→ **PROBLEM TO WORK ON**
Below are records with pictures. Transcribe exactly, and only, the lines from the line with "Katholische Pfarrkirche" to the line with "Borussia Mönchengladbach", both ends included, but not the pictures.

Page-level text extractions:
┄┄┄┄┄┄┄┄┄┄

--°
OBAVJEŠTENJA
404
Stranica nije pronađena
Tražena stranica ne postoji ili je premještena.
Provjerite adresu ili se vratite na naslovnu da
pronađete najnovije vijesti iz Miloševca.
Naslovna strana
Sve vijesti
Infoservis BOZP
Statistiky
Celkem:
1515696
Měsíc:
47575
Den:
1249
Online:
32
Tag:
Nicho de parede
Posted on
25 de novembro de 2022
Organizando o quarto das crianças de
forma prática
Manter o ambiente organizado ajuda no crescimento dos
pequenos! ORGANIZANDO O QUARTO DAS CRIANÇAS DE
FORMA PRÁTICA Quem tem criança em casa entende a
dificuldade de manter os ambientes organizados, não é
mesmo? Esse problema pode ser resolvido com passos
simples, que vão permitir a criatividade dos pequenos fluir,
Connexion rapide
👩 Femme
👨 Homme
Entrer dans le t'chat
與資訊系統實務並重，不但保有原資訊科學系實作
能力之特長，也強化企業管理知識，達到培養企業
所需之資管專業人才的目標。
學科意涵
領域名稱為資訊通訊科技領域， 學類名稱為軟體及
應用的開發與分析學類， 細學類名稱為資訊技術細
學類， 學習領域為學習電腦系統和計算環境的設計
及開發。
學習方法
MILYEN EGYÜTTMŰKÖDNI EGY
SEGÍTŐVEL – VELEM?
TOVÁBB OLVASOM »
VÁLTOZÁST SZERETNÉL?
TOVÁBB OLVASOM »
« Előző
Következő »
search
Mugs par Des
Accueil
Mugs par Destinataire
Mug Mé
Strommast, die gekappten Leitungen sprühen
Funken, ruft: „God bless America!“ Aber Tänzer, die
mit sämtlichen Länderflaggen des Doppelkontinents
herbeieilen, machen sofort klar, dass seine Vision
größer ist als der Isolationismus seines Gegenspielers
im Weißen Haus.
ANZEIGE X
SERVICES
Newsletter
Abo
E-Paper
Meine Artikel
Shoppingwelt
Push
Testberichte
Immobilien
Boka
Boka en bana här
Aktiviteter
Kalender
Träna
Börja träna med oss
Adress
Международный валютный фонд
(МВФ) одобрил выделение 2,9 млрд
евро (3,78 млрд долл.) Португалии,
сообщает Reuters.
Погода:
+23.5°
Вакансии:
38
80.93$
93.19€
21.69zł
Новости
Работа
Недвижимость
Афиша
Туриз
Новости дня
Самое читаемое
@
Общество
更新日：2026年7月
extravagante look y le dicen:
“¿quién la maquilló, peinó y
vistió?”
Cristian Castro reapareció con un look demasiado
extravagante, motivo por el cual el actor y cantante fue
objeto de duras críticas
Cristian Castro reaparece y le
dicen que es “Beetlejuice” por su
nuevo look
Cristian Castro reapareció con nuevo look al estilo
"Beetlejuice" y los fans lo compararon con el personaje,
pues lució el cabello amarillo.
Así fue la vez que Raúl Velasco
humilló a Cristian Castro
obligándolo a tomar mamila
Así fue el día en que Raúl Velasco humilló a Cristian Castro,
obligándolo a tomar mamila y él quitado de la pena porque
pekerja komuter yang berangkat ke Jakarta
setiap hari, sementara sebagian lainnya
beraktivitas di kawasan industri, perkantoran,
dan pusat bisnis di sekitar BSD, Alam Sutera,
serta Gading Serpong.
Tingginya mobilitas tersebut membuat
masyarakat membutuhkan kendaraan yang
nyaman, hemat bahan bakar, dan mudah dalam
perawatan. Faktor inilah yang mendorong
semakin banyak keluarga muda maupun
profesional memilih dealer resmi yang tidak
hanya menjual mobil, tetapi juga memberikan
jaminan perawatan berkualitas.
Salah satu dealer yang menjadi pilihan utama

┄┄┄┄┄┄┄┄┄┄

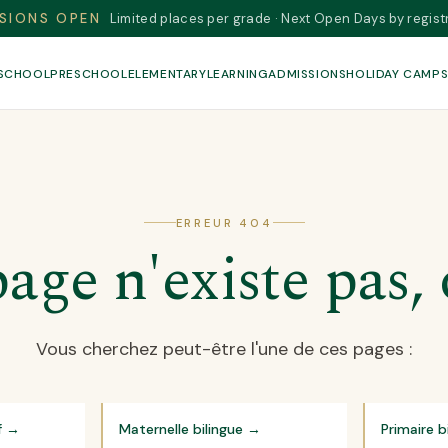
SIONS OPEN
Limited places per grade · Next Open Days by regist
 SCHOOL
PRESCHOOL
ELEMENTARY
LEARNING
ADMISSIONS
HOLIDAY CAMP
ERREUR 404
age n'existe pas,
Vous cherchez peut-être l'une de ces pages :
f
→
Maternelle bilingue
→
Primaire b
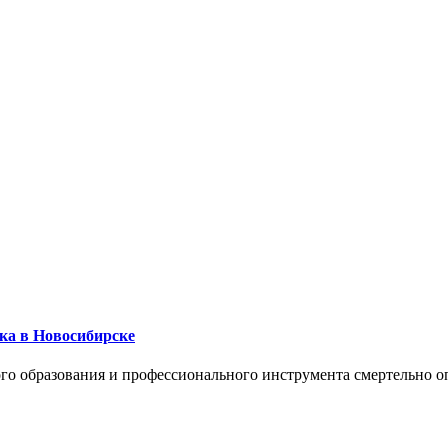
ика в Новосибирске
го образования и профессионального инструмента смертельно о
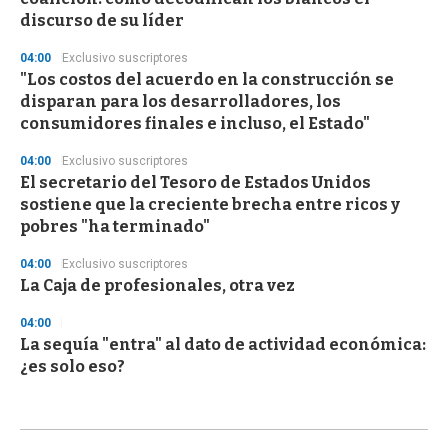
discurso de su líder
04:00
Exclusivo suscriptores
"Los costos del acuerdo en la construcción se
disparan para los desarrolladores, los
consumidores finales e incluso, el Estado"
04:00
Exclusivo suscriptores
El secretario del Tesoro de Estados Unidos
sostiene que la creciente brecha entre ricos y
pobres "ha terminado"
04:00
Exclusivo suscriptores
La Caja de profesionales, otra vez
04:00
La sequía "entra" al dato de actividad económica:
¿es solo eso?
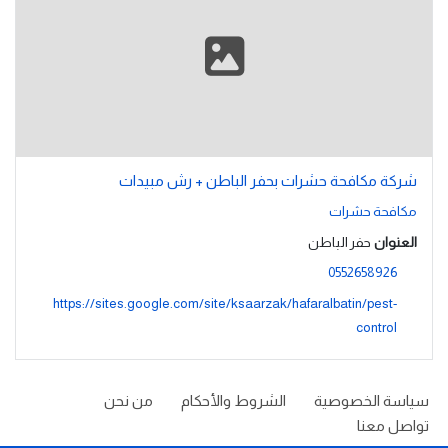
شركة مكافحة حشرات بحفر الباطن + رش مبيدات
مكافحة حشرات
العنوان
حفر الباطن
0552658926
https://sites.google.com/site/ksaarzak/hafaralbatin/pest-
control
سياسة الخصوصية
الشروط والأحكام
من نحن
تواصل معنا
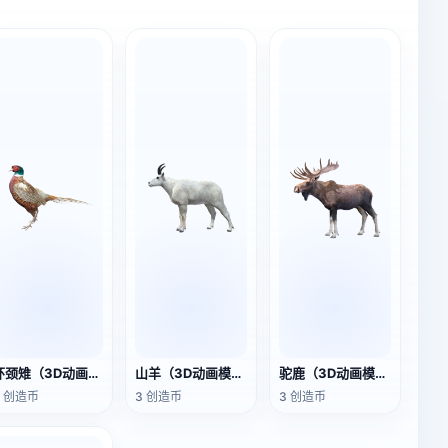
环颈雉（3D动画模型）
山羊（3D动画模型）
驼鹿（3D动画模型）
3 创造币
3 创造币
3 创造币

┄┄┄┄┄┄┄┄┄┄

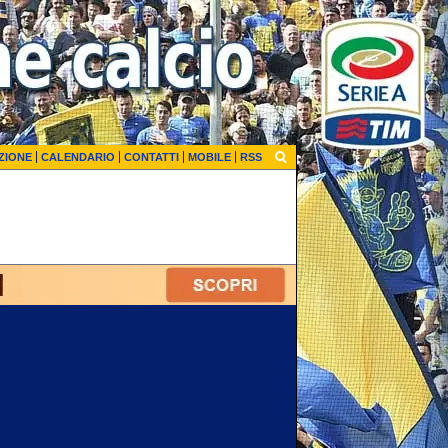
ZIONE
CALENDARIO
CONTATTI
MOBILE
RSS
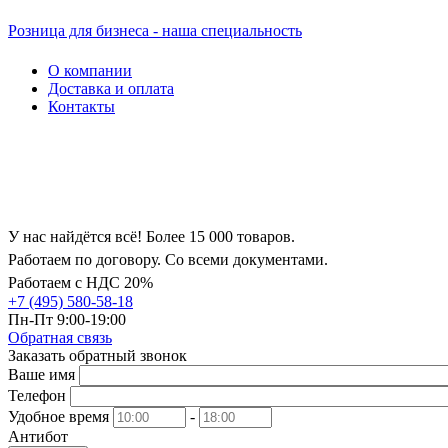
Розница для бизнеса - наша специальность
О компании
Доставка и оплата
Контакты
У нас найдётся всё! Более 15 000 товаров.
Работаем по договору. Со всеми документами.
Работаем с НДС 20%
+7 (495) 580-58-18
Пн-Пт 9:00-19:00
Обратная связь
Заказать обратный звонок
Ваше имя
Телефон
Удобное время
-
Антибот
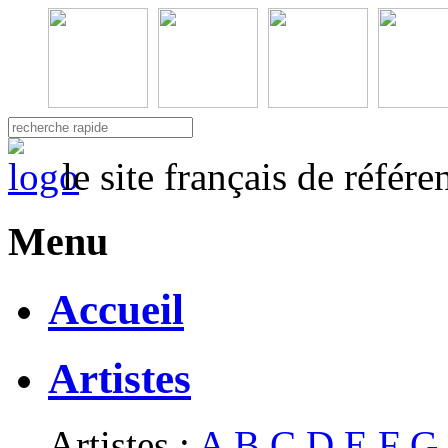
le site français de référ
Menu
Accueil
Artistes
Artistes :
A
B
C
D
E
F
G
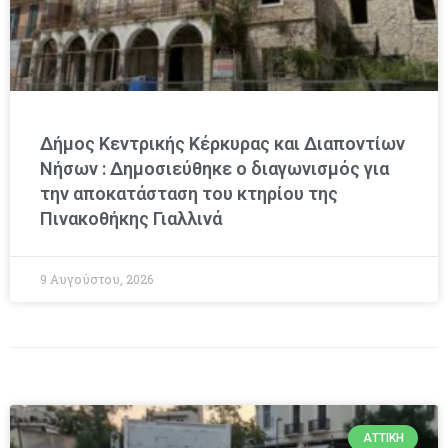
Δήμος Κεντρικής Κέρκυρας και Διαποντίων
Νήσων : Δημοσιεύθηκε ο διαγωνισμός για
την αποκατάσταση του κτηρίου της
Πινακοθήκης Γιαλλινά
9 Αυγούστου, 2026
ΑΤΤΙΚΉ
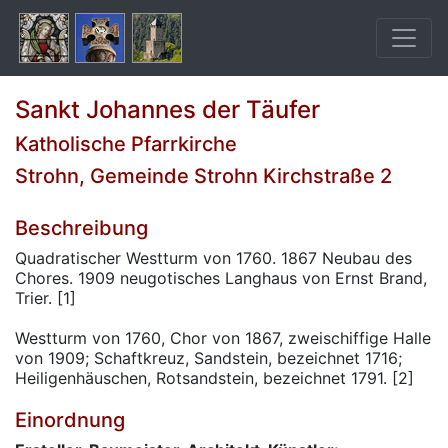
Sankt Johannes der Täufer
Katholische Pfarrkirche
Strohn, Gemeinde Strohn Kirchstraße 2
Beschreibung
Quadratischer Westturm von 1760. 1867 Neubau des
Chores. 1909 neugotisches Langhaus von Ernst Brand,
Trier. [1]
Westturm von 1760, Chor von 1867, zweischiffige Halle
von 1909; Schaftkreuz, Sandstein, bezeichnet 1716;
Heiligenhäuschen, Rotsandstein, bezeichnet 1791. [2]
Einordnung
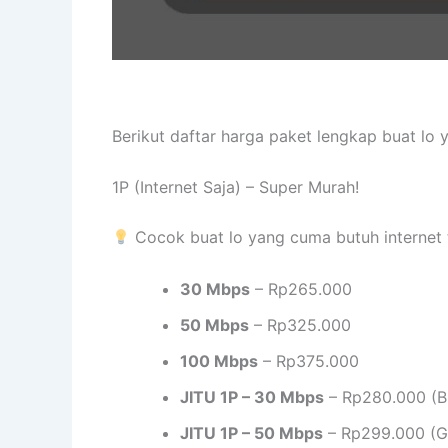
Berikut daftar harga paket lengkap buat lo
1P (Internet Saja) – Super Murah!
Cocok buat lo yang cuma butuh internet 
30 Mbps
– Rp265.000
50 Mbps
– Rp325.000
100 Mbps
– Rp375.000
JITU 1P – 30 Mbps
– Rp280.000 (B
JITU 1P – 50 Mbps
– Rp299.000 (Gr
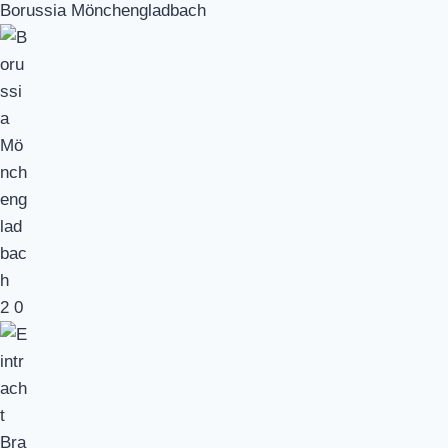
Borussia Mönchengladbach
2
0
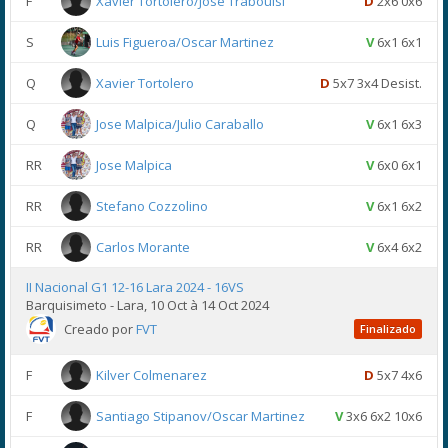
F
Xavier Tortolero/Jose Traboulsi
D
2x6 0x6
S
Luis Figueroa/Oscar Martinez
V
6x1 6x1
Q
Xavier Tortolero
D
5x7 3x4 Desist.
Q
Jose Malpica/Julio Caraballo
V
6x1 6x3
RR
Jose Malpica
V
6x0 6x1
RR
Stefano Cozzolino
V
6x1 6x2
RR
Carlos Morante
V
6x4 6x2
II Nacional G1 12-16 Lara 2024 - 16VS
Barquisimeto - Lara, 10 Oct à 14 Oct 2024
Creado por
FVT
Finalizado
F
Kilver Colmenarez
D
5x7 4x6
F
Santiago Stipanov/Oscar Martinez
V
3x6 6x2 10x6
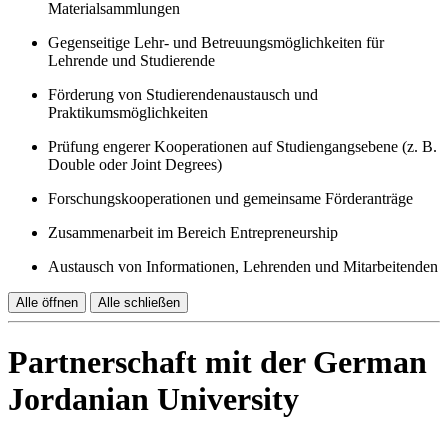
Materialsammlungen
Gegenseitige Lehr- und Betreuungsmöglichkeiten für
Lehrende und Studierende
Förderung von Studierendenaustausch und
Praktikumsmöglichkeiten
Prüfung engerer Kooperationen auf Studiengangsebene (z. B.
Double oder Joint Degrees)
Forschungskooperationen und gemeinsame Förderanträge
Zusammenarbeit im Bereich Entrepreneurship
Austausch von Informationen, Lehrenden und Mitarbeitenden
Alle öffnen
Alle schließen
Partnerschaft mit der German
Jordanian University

┄┄┄┄┄┄┄┄┄┄

→ **RESPONSE AREA**
Katholische Pfarrkirche
Strohn, Gemeinde Strohn Kirchstraße 2
Beschreibung
Quadratischer Westturm von 1760. 1867 Neubau des
Chores. 1909 neugotisches Langhaus von Ernst Brand,
Trier. [1]
Westturm von 1760, Chor von 1867, zweischiffige Halle
von 1909; Schaftkreuz, Sandstein, bezeichnet 1716;
Heiligenhäuschen, Rotsandstein, bezeichnet 1791. [2]
Einordnung
Berikut daftar harga paket lengkap buat lo
1P (Internet Saja) – Super Murah!
Cocok buat lo yang cuma butuh internet 
30 Mbps
– Rp265.000
50 Mbps
– Rp325.000
100 Mbps
– Rp375.000
JITU 1P – 30 Mbps
– Rp280.000 (B
JITU 1P – 50 Mbps
– Rp299.000 (Gr
Borussia Mönchengladbach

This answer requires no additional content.